Among other key findings from the report, Prevalence of Obesity Among Adults and Youth: United States 2011-2014, include:

  • From 2011-2014, the prevalence of obesity was just over 36% in adults and 17% in youth.
  • More women (38.3%) were obese than men (34.3%). Among all youth, there was no difference between boys or girls.
  • The prevalence of obesity was higher among middle-aged (40.2%) and older (37%) adults than younger (32.3%) adults.
  • More whites, blacks and Hispanics were obese than Asian adults and youth.
  • Nearly 9 percent of preschoolers were obese, versus more than 17 percent of kids aged 6 to 11. Among teens, more than 20 percent were obese.
  • The prevalence of obesity among U.S. adults remains higher than the Healthy People 2020 goal of 30.5%. Although the overall prevalence of childhood obesity is higher than the Healthy People 2020 goal of 14.5%, the prevalence of obesity among children aged 2–5 years is below the goal of 9.4%.

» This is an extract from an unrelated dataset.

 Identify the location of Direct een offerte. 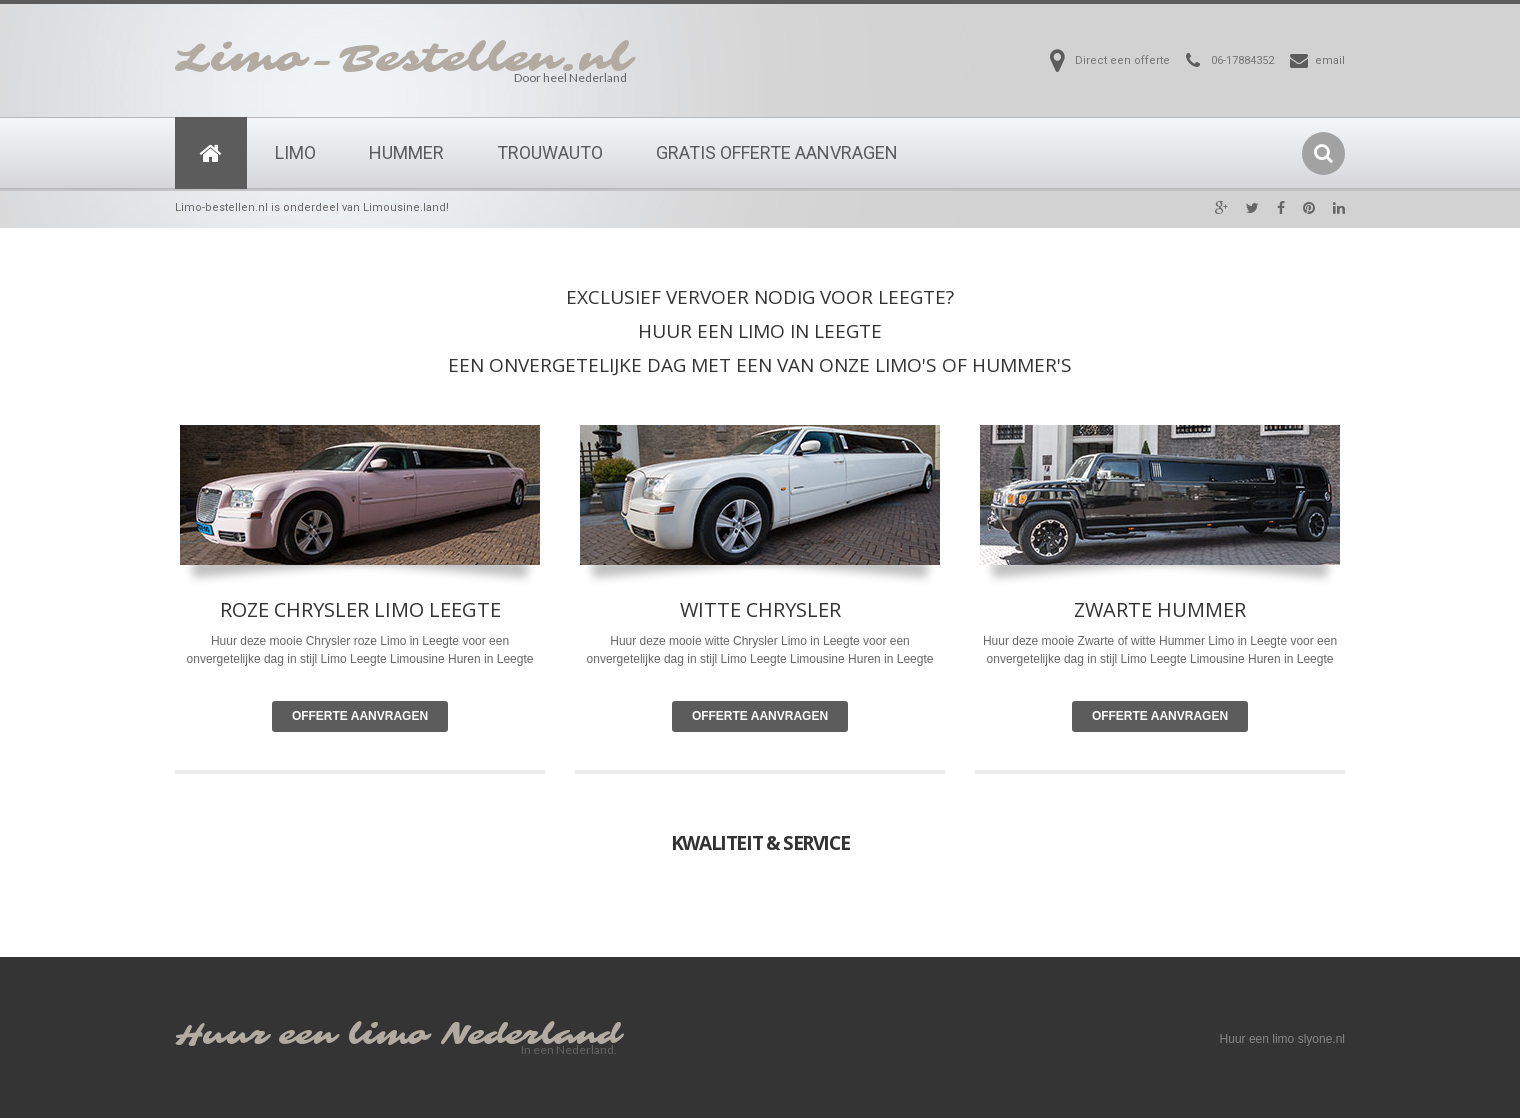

The CDC defined obesity based on BMI (body mass index – a calculation of body fat based on height and weight) for both youth and adults. Those adults with a BMI greater than or equal to 30 were considered obese. Obesity in youth was defined as a BMI of greater than or equal to the age- and sex-specific 95th percentile of the 2000 CDC growth charts.

“So, begin a conversation with your doctor about healthy weight loss strategies. That’s a good first step, along with learning to make the right food choices and engaging in regular calorie burning exercise,” Dr. Romanelli said.

Figures cited in the new study came from data collected by the National Health and Nutrition Examination Survey, an ongoing nationwide survey of American children and adults.